The organizations sent their comments to the FEC in response to its request for ideas on how to apply federal election laws to Internet activity. Though the eighteen groups that signed onto the comments represent a wide range of viewpoints, they said they are “united in our belief that the Internet offers a unique opportunity to improve the quality of the electoral process by providing a platform from which individuals can engage in political speech outside the control of candidates, political parties, and the traditional media gatekeepers.”
The organizations urged the FEC to create a “safe harbor” for Internet political speech by individuals and to delay comprehensive rulemaking until after the 2000 election cycle to avoid new enforcement actions that could potentially chill new experiments in issue advocacy, direct advocacy and non-partisan activities on the Internet.
“The Internet allows anyone, as the Supreme Court said, to become a ‘town crier with a voice that resonates further than it could from any soapbox,'” said Laura W. Murphy, Director of the ACLU’s Washington National Office. “The Federal Election Commission, which is charged with broadening the diversity of groups involved in the election process, must not gag the new town criers.”
During the congressional debate over revisions to campaign finance laws, the ACLU urged Congress to protect people using their own personal web sites to express their opinions about candidates from prosecution.
The FEC told at least one man, Leo Smith, that he was in violation of federal law because he had spent more than $250 in expressing his political views in 1996 without disclosing his identity and filing required reports.

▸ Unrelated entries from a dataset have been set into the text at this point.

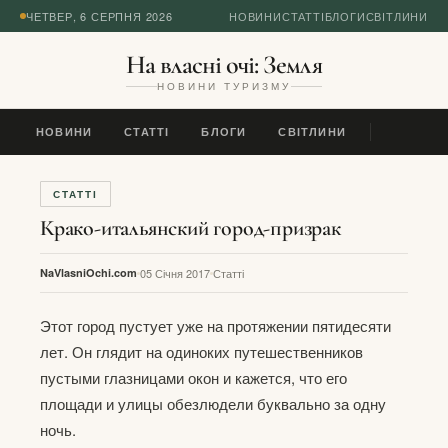
ЧЕТВЕР, 6 СЕРПНЯ 2026
НОВИНИ
СТАТТІ
БЛОГИ
СВІТЛИНИ
На власні очі: Земля
НОВИНИ ТУРИЗМУ
НОВИНИ
СТАТТІ
БЛОГИ
СВІТЛИНИ
СТАТТІ
Крако-итальянский город-призрак
NaVlasniOchi.com
05 Січня 2017
Статті
Этот город пустует уже на протяжении пятидесяти
лет. Он глядит на одиноких путешественников
пустыми глазницами окон и кажется, что его
площади и улицы обезлюдели буквально за одну
ночь.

Although Smith had already been operating a web site for his business and it cost him nothing but his time to add a section advocating his representative’s defeat, the FEC said it determined the value of web sites by counting, among other factors, the cost of the computer hardware and software used to create the site. If the computer cost more than $250, the FEC said, its owner would have to meet the filing and disclosure requirements of federal law. Using the FEC’s logic, if the computer cost more than $1,000, its owner would have to register as a political action committee.